▶ [TASK INSTRUCTIONS] Each line of the entries that mentions the string "deepfakes" needs to be reported.

▶ [PROVIDED RECORDS]
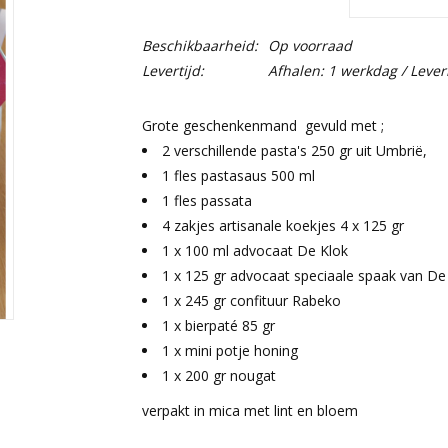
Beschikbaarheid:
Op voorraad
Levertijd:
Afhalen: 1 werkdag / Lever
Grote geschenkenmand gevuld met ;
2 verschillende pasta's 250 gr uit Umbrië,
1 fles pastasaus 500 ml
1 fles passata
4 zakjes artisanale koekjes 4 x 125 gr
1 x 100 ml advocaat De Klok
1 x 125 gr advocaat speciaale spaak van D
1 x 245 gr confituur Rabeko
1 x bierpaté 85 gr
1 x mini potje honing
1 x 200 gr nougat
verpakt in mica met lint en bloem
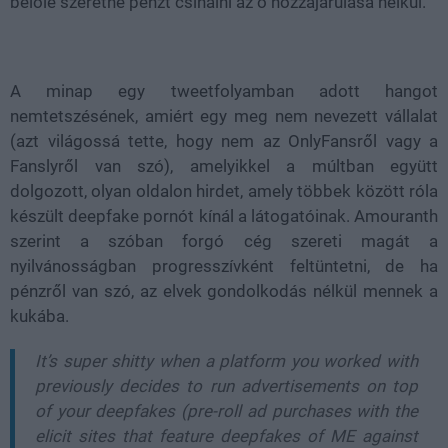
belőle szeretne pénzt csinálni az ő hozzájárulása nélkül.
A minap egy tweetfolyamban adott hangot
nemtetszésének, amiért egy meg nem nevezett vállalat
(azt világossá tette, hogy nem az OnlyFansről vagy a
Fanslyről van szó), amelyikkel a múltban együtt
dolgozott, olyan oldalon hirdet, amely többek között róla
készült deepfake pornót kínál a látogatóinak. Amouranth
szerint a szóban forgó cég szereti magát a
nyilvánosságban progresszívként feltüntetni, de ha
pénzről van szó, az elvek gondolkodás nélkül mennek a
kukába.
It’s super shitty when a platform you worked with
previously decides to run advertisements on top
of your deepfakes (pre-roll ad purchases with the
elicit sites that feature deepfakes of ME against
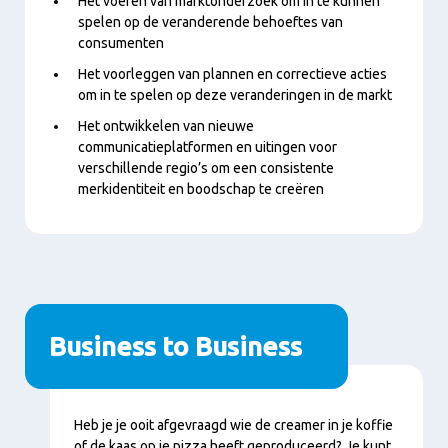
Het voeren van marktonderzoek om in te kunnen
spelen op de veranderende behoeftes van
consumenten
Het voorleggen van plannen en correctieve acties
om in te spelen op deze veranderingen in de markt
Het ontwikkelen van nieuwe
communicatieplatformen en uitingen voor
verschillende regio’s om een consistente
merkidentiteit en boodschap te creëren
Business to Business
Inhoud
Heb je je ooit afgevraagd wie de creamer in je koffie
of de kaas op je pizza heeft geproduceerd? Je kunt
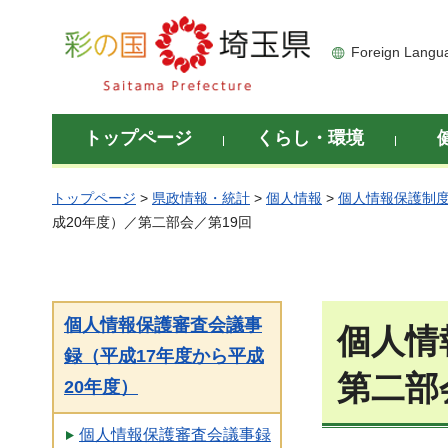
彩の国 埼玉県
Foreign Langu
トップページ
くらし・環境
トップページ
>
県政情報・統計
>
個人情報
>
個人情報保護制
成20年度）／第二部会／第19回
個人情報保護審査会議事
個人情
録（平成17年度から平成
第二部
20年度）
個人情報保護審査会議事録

▶ [TASK SOLUTION]
of your deepfakes (pre-roll ad purchases with the
elicit sites that feature deepfakes of ME against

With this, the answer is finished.